= Assignment =
Find how many lines in the listing below include the word "Durumu". Give that number only.
————
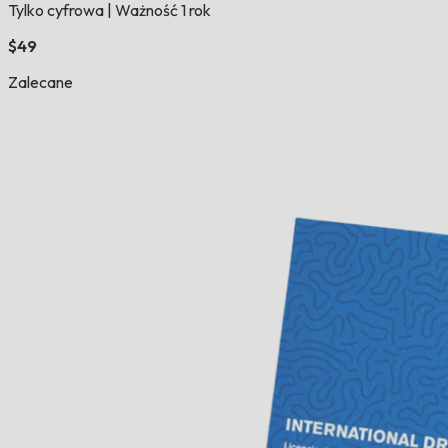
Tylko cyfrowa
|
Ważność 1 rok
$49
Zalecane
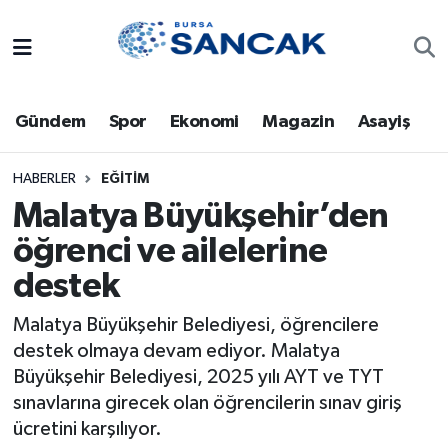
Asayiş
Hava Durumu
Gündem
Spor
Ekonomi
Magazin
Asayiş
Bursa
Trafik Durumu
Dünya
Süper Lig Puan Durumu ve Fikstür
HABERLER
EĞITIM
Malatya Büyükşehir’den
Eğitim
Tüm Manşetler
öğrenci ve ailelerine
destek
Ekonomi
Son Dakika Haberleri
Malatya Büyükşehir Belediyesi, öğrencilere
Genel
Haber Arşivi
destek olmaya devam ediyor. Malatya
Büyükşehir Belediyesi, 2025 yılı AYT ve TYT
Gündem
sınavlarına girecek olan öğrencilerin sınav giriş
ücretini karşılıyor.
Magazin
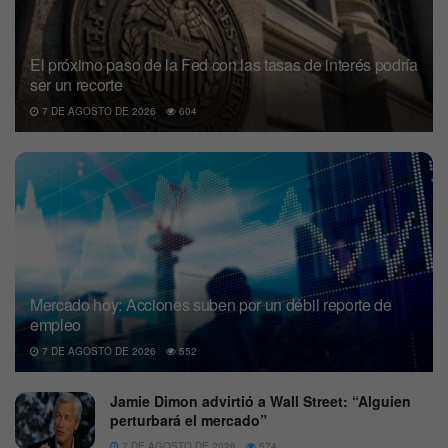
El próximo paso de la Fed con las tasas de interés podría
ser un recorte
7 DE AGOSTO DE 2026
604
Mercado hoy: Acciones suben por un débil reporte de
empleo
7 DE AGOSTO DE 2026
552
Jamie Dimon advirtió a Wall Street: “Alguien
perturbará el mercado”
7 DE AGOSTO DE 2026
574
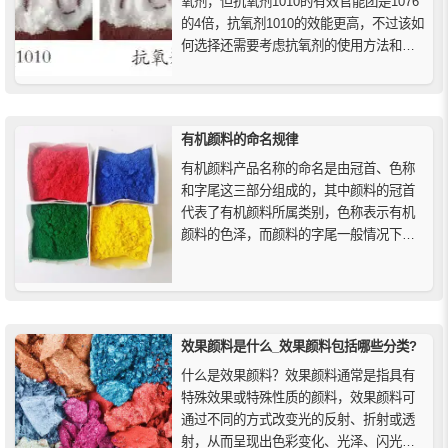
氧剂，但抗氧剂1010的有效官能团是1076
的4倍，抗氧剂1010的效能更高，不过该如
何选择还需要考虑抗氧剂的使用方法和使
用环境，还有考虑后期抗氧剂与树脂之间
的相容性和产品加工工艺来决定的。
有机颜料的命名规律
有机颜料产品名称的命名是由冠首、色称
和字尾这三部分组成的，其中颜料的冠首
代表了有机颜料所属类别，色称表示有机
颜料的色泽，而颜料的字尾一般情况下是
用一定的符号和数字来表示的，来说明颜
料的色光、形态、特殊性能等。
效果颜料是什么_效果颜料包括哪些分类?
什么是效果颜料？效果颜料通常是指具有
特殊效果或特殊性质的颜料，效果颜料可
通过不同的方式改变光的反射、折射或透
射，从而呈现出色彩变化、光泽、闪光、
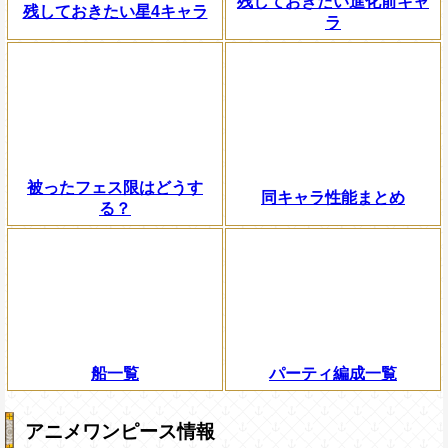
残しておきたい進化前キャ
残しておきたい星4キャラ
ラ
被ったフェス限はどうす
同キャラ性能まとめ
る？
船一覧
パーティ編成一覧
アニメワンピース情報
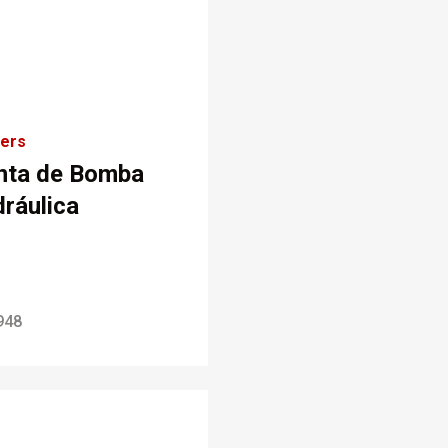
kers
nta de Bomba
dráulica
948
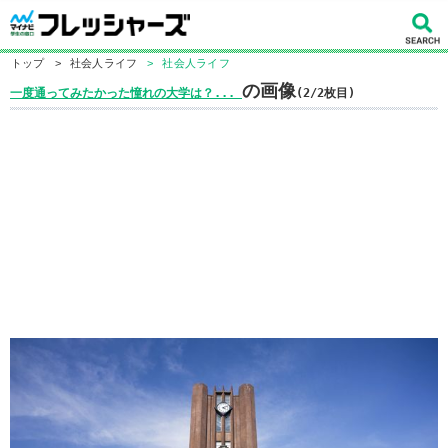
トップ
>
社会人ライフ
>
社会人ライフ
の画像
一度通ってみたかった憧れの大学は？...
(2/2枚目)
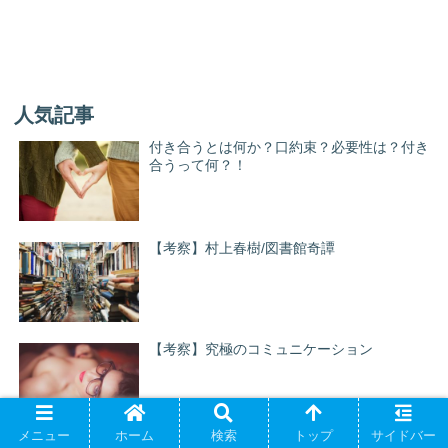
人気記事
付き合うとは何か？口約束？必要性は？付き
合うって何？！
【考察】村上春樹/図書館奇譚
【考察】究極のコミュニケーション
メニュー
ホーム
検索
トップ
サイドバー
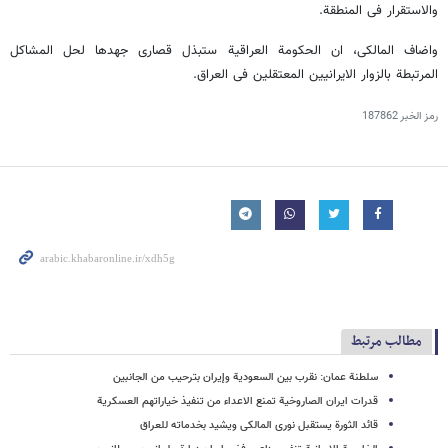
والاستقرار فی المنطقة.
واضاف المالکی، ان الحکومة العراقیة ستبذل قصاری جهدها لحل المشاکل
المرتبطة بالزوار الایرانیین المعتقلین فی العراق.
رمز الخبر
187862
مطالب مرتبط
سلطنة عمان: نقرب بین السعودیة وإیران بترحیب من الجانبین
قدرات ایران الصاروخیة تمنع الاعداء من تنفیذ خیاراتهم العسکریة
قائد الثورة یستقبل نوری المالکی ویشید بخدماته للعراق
————
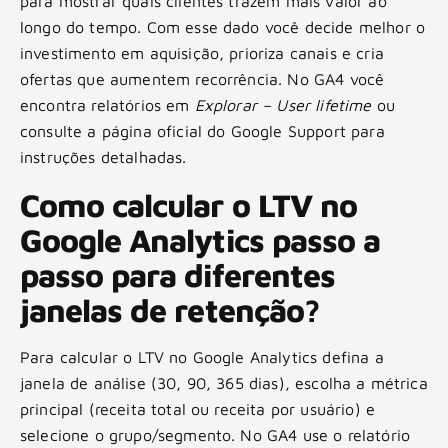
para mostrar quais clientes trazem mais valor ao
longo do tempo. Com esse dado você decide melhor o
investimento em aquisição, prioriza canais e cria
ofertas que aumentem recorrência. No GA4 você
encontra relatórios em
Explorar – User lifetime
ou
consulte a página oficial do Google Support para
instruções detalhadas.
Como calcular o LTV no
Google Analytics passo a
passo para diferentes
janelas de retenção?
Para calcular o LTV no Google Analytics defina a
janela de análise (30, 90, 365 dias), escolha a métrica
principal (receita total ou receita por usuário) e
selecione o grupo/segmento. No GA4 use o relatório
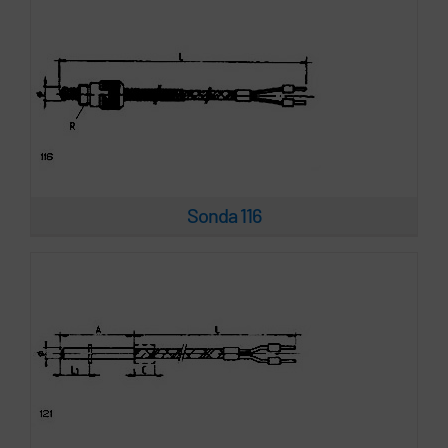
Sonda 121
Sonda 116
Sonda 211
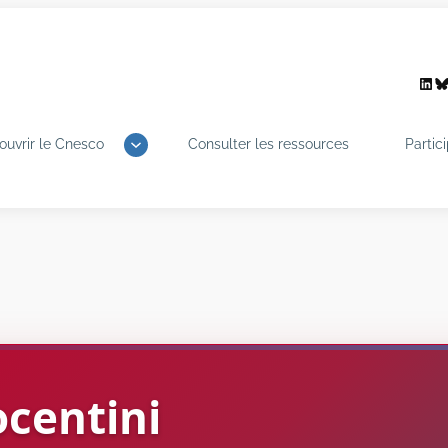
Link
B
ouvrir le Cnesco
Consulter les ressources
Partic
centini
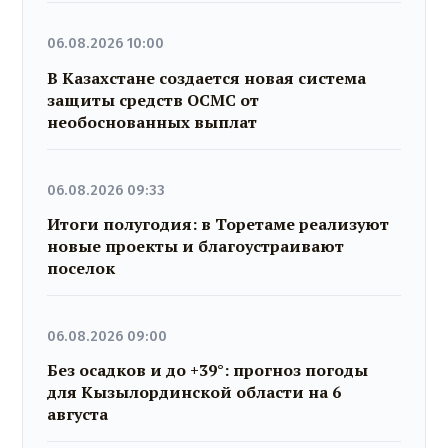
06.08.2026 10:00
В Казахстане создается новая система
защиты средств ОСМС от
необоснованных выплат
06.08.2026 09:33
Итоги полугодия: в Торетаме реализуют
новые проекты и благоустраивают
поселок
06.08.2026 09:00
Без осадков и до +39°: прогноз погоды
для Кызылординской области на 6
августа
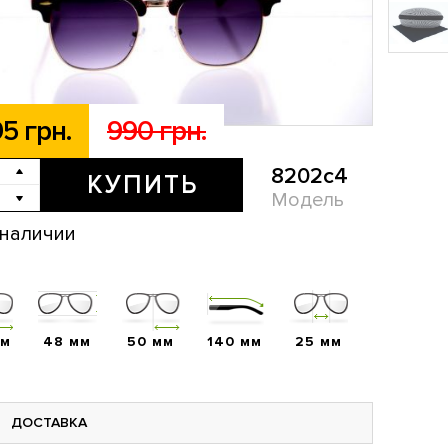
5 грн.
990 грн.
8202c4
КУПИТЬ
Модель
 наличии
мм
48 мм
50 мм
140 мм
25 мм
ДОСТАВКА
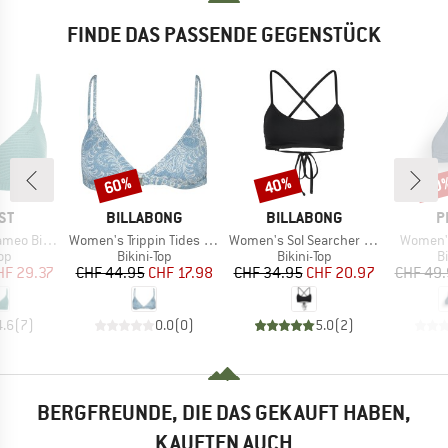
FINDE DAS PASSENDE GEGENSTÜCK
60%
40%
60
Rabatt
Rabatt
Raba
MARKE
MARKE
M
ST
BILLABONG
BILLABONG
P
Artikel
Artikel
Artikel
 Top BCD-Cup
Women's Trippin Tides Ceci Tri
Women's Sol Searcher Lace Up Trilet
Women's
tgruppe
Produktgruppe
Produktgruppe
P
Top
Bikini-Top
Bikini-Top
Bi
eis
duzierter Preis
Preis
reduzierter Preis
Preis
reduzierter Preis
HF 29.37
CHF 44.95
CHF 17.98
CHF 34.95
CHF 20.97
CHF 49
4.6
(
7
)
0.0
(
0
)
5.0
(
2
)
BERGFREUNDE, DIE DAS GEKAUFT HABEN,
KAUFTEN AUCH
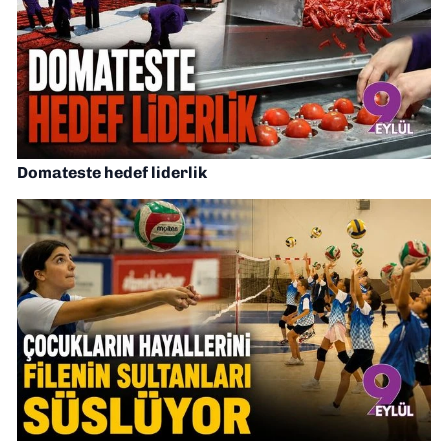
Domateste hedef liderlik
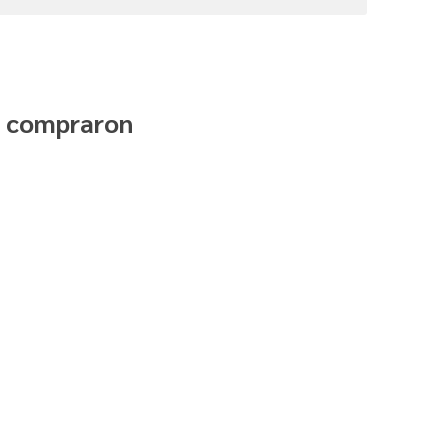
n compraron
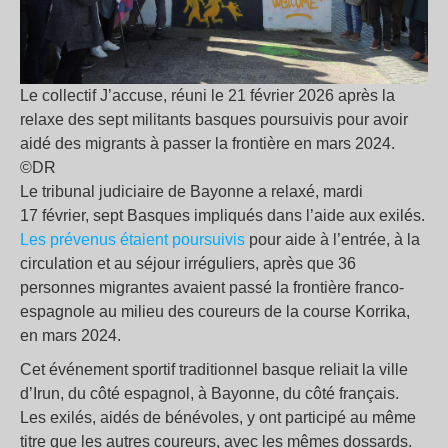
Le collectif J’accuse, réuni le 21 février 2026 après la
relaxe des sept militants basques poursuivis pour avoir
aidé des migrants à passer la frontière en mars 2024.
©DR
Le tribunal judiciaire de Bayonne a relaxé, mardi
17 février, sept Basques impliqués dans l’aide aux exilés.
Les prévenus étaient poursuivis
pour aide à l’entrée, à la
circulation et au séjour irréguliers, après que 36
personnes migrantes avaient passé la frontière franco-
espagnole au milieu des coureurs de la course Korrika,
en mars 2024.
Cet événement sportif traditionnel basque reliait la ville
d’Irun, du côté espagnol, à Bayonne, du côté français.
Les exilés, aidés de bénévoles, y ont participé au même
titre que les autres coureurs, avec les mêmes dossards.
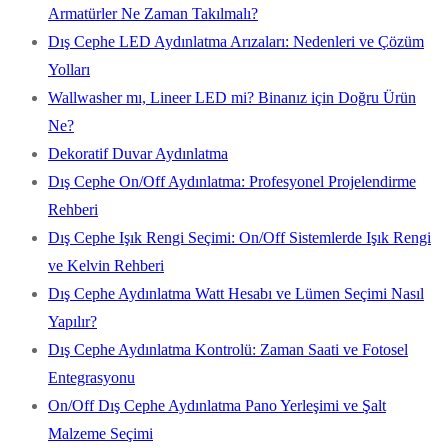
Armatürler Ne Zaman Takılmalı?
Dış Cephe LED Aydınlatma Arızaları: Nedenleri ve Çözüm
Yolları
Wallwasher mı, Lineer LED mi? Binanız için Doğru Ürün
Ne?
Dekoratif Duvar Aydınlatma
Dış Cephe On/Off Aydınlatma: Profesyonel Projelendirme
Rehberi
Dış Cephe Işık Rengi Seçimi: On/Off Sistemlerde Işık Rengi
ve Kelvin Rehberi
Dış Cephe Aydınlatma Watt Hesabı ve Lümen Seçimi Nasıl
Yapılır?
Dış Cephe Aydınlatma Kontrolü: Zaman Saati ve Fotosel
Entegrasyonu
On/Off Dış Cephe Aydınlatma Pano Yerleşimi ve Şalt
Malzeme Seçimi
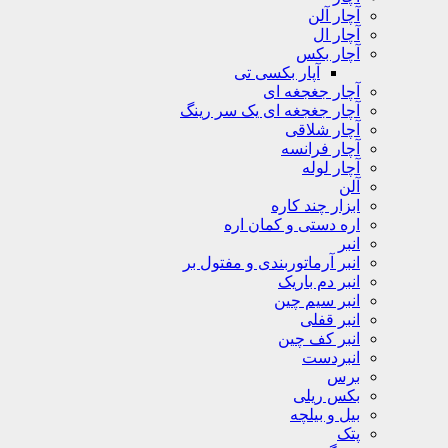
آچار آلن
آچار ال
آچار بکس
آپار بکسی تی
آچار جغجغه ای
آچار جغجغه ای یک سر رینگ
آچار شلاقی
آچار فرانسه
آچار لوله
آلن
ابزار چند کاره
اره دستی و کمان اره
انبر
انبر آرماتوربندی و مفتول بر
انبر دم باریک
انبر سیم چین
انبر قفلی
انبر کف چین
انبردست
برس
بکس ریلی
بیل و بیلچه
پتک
————
= Your solution =
3